От неожиданности Клапка открыл рот. На лбу у него выступили капельки пота. Он пугливо обернулся: не слышал ли кто? Уже одно только выслушивание таких «безобидных» признаний сулило хорошо намыленную веревку.
– Ты шутишь! – просительно произнес Клапка, хотя его уже колотило как в лихорадке. – Что за вздор! Брось молоть чепуху! Хочешь, чтобы нас обоих вздернули на одном суку? Будем болтаться рядышком, как две кочерыжки...
Апостол усмехнулся, блеснув яркой белизной зубов.
– Еще месяц назад я бы сам плюнул в лицо всякому, кто предложил мне такое! Но за этот месяц, да что там говорить, за последние три дня я совершенно переродился... Я думаю, что раньше был другим, чужим самому себе, человеком... Знаешь, капитан, душа человеческая как кладовая со множеством отделений: одни наполнены истинными ценностями, другие – всякой ерундой. Можно прожить целую жизнь, и не подозревая о существовании богатства, пользуясь одними лишь пустяками. Это очень обидно, правда?.. Но отделения с пустяками более доступны и сразу бросаются в глаза, а те, что заполнены сокровищами, надо еще разглядеть, увидеть, открыть, они за семью замками. Но коли ты открыл в себе сокровища, ты уже не можешь довольствоваться ерундой... Скажешь, самообман? Пусть так!.. Может, истинные ценности открывает нам лишь смерть... Но заблуждение наше приятно. Не будь этих наших представлений или иллюзий об истинных ценностях, жизнь потеряла бы для нас всякий смысл. Без этого мы не отличались бы от клопов... Я открыл в своей душе такие сокровища и должен хранить их как зеницу ока, чего бы мне это ни стоило!..
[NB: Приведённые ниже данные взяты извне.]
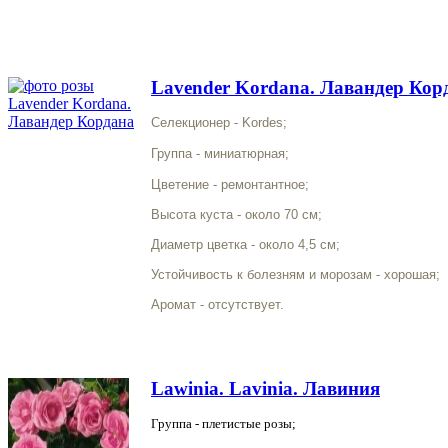
Lavender Kordana. Лавандер Кор
Селекционер - Kordes;
Группа - миниатюрная;
Цветение - ремонтантное;
Высота куста - около 70 см;
Диаметр цветка - около 4,5 см;
Устойчивость к болезням и морозам - хорошая;
Аромат - отсутствует.
Lawinia. Lavinia. Лавиния
Группа - плетистые розы;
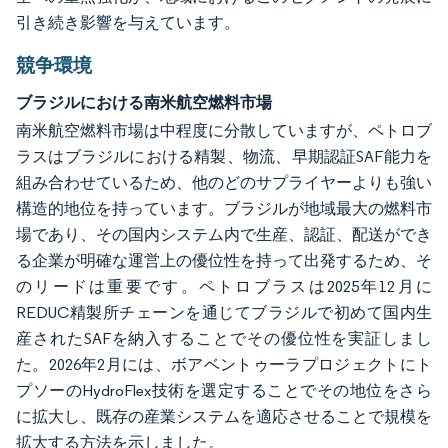
引き続き影響を与えています。
競争環境
ブラジルにおける南米航空燃料市場
南米航空燃料市場は中程度に分散していますが、ペトロブ
ラスはブラジルにおける精製、物流、早期認証SAF能力を
組み合わせているため、他のどのサプライヤーよりも強い
構造的地位を持っています。ブラジルが地域最大の燃料市
場であり、その国内システム内で生産、認証、配送ができ
る企業が明確な運営上の優位性を持って出発するため、そ
のリードは重要です。ペトロブラスは2025年12月に
REDUC精製所チェーンを通じてブラジルで初めて国内生
産されたSAFを納入することでその優位性を実証しまし
た。2026年2月には、ボアベントゥーラプロジェクトにト
プソーのHydroFlex技術を選定することでその地位をさら
に拡大し、既存の産業システムを適応させることで規模を
拡大する方法を示しました。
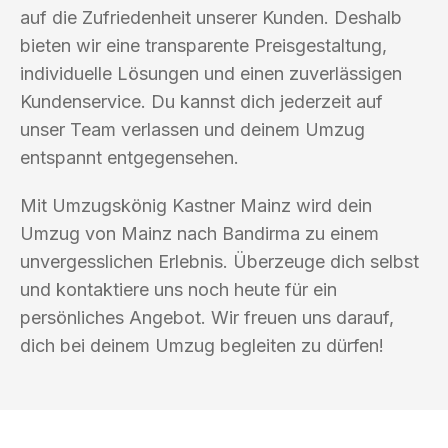
auf die Zufriedenheit unserer Kunden. Deshalb
bieten wir eine transparente Preisgestaltung,
individuelle Lösungen und einen zuverlässigen
Kundenservice. Du kannst dich jederzeit auf
unser Team verlassen und deinem Umzug
entspannt entgegensehen.
Mit Umzugskönig Kastner Mainz wird dein
Umzug von Mainz nach Bandirma zu einem
unvergesslichen Erlebnis. Überzeuge dich selbst
und kontaktiere uns noch heute für ein
persönliches Angebot. Wir freuen uns darauf,
dich bei deinem Umzug begleiten zu dürfen!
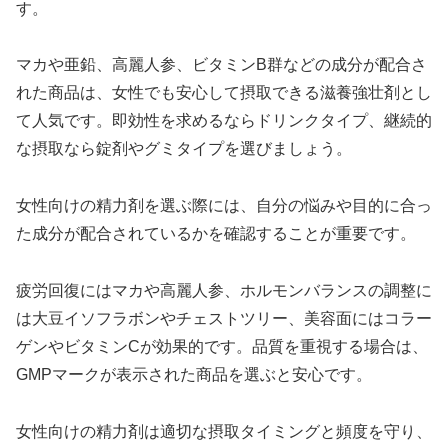
す。
マカや亜鉛、高麗人参、ビタミンB群などの成分が配合さ
れた商品は、女性でも安心して摂取できる滋養強壮剤とし
て人気です。即効性を求めるならドリンクタイプ、継続的
な摂取なら錠剤やグミタイプを選びましょう。
女性向けの精力剤を選ぶ際には、自分の悩みや目的に合っ
た成分が配合されているかを確認することが重要です。
疲労回復にはマカや高麗人参、ホルモンバランスの調整に
は大豆イソフラボンやチェストツリー、美容面にはコラー
ゲンやビタミンCが効果的です。品質を重視する場合は、
GMPマークが表示された商品を選ぶと安心です。
女性向けの精力剤は適切な摂取タイミングと頻度を守り、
– Какие сокровища? Какие ценности? – возмутился капитан. – Что за несусветный бред! Ты бредишь, Болога! Несешь чепуху! Все это плод твоего больного воображения! А реальность вот она – война! И сопутствует ей смерть! Слышишь, смерть!.. Оставь свои бредни! Зачем усложнять и без того невыносимую жизнь?..
– Слушай, капитан, если ты мне доверяешь, тем более любишь, как ты говоришь, прошу тебя, воздержись от подобных оценок и толкований! – раздраженно заявил Болога и продолжал: – Пожалуйста... прошу тебя, воздержись... Думаешь, мне это легко далось? Ошибаешься. Мне пришлось отказаться от выработанного мировоззрения. Я сбросил его, как сбрасывают старую, обветшавшую одежду, не согревающую тела, не прикрывающую наготу... Думаешь, не страшно было остаться нагишом под ураганом жизни, но я это преодолел... Я не стал прикидываться одетым, не стал напяливать на себя случайное чужое тряпье, хотя и ощущал смертельный холод. И я выстоял. Ни метель, ни дождь, ни град, ни ветер не сломили меня. Теперь никто не заставит меня надеть старую, пусть даже подновленную одежду! Никто и ничто! И я прошу тебя тоже не делать таких попыток!.. Завтра наверняка начнется смена частей. Мне нельзя медлить ни минуты. Иначе все пойдет прахом: я окажусь с вами всеми на румынском фронте... А это невозможно!..
– Слушаю тебя и ушам своим не верю. Ты болен, Болога, – жалобно проговорил Клапка. – У тебя жар. Ты же лезешь в петлю! Пойми, что генерал теперь, не спуская глаз, будет следить за каждым твоим шагом! Тебя сразу же сцапают, ты и шага не сделаешь, как тебя сцапают...
– Потому я и ухожу сегодня, а не завтра, – твердо ответил Апостол.
– Идешь на виселицу! – в отчаянии произнес капитан и потрогал шею, будто пытался с нее снять уже затянувшуюся веревку. – Просто не знаю, как быть... ты связываешь меня но рукам и ногам... Умоляю тебя!..
Апостол поднялся и, сухо кивнув, направился к выходу. Но Клапка, внезапно решившись, встал у него на пути.
– Никуда я тебя не пущу! – произнес он угрожающе. – Не пущу! Ясно тебе?.. Я твой командир. И как командир приказываю тебе остаться здесь! Приказываю!
– Тогда уж возьми и напиши рапорт, – с расстановкой произнес Апостол и пристально поглядел на него. – Только учти, я застрелюсь...
Клапка в отчаянии схватился за голову, бил себя кулаками по голове и шепотом приговаривал:
– Идиот! Форменный идиот!.. Как же мне тебя образумить?.. Как тебя образумить, скажи?..
Апостол подошел к нему и любовно обнял за плечи.